If you know someone who lives in a household with not QUITE enough noise, this should help them along. This fun sounds of the wild animal caller makes 10 realistic animal noises, including a lion, a baboon, and an elephant. I don’t know about you but I crave hearing the sounds of a baboon in my living room. It would be a good complement to the ubiquitous sounds of Yo Gabba Gabba, the kiddie drumset, and choo choo trains. Your friends with kids will surely thank you for this home enlivening gift for their kids.
Welcome to the Superficial Saturday Holiday Gift Guide: First Edition! (Just for Laughs if you aren’t with me in my humor today…)
On this cold, blustery Saturday, only a couple of weeks before the gift giving season kicks into high gear, I’ve compiled for you (exclusively on Drama For Mama) my recommended gifts for your loved ones. You can thank me later.
How perfect is this? A flashlight for your head! Never again will you actually have to HOLD your flashlight with your hands! Now you can make sandwiches in the middle of the night while camping! You can knit in a dark room! You can get dressed in a pitch dark closet! And the best part, after you are finished doing whatever you need to do in the dark, you can go straight to the mines. You don’t have to run home first, just head right on over. Perfect for your bright-light-averse/miner loved one.

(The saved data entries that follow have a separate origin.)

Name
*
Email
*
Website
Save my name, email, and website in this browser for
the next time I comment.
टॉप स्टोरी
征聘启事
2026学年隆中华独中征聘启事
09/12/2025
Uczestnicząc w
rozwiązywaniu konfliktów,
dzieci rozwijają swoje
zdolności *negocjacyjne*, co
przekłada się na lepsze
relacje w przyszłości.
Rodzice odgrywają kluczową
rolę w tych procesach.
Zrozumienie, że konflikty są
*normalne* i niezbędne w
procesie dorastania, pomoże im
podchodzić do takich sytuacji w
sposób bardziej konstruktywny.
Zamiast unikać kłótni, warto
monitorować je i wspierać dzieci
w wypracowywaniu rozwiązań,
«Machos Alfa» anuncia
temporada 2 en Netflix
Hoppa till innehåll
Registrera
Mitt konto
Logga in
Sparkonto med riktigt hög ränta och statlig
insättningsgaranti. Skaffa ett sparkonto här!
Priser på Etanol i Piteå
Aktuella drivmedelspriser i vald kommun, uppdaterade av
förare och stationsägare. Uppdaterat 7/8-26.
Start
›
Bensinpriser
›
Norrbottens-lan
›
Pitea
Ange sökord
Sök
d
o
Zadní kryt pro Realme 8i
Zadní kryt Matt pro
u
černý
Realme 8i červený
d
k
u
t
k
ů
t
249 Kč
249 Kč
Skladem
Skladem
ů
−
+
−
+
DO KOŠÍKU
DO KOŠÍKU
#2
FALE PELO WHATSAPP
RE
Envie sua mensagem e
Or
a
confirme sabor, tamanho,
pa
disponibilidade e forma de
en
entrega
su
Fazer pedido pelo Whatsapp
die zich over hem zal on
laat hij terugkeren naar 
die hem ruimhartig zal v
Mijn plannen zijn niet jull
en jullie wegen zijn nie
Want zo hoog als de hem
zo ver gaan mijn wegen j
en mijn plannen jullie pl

You might not be able to tell from the picture, but this fishing pole… comes apart into many small pieces and can FIT IN YOUR POCKET! That’s right, tell your friend that they will never stumble upon a lake, brook, stream, river, pond or puddle and not be prepared to catch a fish. On those days when they just can’t seem to find the time to get to the grocery store, they will be set for dinner if you happen to pass by a fish catching opportunity. Also for the men in your life who like to appear to have something long and hard in their pocket…
Not sure how to tell someone that their breath is less than desirable? Think that giving them a tooth brush or mouth wash is too harsh of a clue? This halitosis detector might be just the subtle hint you’re looking for. This bad breath detector measures FOUR levels of unfresh breath. I assume the levels are 1) You can kiss me but only the cheek. 2) You can be near me but not talking to me. 3) You can be in the same room as me but not within 3 feet of me 4) You should avoid all contact with any living organism if you want them to stay living. A gift like this will surely improve your holiday get-togethers. And you’ll save money on breath mints.
I’ve been feeling lately that I don’t think kids today have enough ways to get out their anger. This dodgeball game teaches kids (or adults) to hurl objects at one another with the sole purpose of hitting them in the chest/abdominal area. The one you see above is for beginners. It has a velcro target and hard tennis-like balls. As you get better you can advance to dart throwing, knife tossing and maybe, if they practice enough, sharp arrow slinging.
I hope this is enough to get you started on your gift purchasing. I’ll have more for the next few Superficial Saturdays before Christmas. And after Chanukah is over and I’ve received all of MY gifts, I’ll be sure to let you know the bombs that I received so you can steer clear and not disappoint any of your recipients.